Cette discipline rejoint votre suivi des charges. Ce qui part à la poubelle est de l'argent dépensé pour rien, et cela pèse dans le suivi de la comptabilité et des charges du cabinet. Un stock bien tenu, c'est aussi une ligne de dépenses qui arrête de fuir.
Faut-il gérer son stock sur carnet, sur Excel ou dans un logiciel ?
Les trois existent dans les cabinets marocains, et chacun a ses limites.
Le carnet ou le tableau accroché à l'armoire fonctionne pour deux ou trois produits, mais personne ne le tient à jour très longtemps. L'Excel est plus propre : on y liste les références, les quantités, les seuils. Le souci reste le même que pour n'importe quel tableur, la saisie manuelle. Il faut décompter chaque sortie à la main, et un fichier qui n'est pas mis à jour ment. Nous détaillons cette limite dans notre comparaison entre gérer son cabinet sur Excel ou sur un logiciel.
Un logiciel de gestion change la logique. Quand le stock est relié à l'activité, chaque produit consommé se décompte, et le logiciel signale de lui-même les seuils atteints. Plus besoin d'y penser en permanence. C'est le rôle du module de suivi des consommables d'un logiciel pensé pour les cabinets dentaires comme Doctopus : il tient l'inventaire, affiche ce qui approche du seuil, et vous évite autant les ruptures que les commandes en double. Ce même réflexe d'automatisation vaut d'ailleurs pour vos indicateurs de pilotage du cabinet : ce qui est calculé tout seul est ce qui reste vraiment suivi.

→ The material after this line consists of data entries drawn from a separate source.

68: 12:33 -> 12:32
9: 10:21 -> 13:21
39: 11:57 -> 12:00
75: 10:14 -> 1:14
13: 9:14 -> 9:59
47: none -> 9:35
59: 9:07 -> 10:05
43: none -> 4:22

Attention aux achats payés en espèces sans trace
Beaucoup de commandes chez le dépôt ou le représentant se règlent en espèces, parfois sans facture rangée. Résultat : on ne sait plus combien on dépense réellement en consommables sur l'année. Notez chaque achat, même petit, et classez les factures. C'est la base d'une caisse propre, un sujet que nous traitons dans notre guide sur la gestion de la caisse et des paiements en espèces.
Combien un cabinet immobilise-t-il en stock, et comment le réduire ?
Il n'y a pas de chiffre universel. Cela dépend du nombre de fauteuils, des actes pratiqués, de la fréquence des livraisons. Beaucoup de petits cabinets marocains gardent l'équivalent de quelques milliers à quelques dizaines de milliers de dirhams de consommables à un instant donné. Ce n'est pas un problème en soi. Le vrai gaspillage, c'est le stock dormant : des références achetées en trop, oubliées au fond de l'armoire, qui finissent périmées.
Pour l'alléger sans prendre de risque, un inventaire une à deux fois par an suffit à faire le point. On compte réellement ce qu'on a, on repère ce qui ne bouge pas, et on arrête de recommander ce qui traîne. Cet exercice croise souvent d'autres postes de dépense au moment de s'équiper ou de renouveler son matériel : mieux vaut savoir ce qu'on possède avant d'acheter du neuf. L'objectif n'est pas d'avoir le moins possible, mais d'avoir juste ce qu'il faut pour travailler l'esprit tranquille.
Points clés à retenir
- Le stock touche deux choses à la fois : la trésorerie immobilisée et la capacité à soigner sans rupture.
- Ne suivez de près que les produits chers, très utilisés, ou dont la rupture bloque un soin.
- Fixez pour chaque produit critique un seuil d'alerte qui tient compte du délai de livraison de votre dépôt.
- Rangez en premier entré, premier sorti et vérifiez les dates à la réception pour limiter la péremption.
- Un logiciel décompte les consommables et signale les seuils tout seul, là où le tableur exige une saisie qu'on abandonne.
- Un inventaire une à deux fois par an suffit à repérer le stock dormant et à cesser de sur-commander.
Reprendre son stock en main ne demande pas un système compliqué. Une liste des produits qui comptent, un seuil par produit, un rangement logique et un point régulier. Le reste est une question d'habitude, et le calme au fauteuil qui va avec.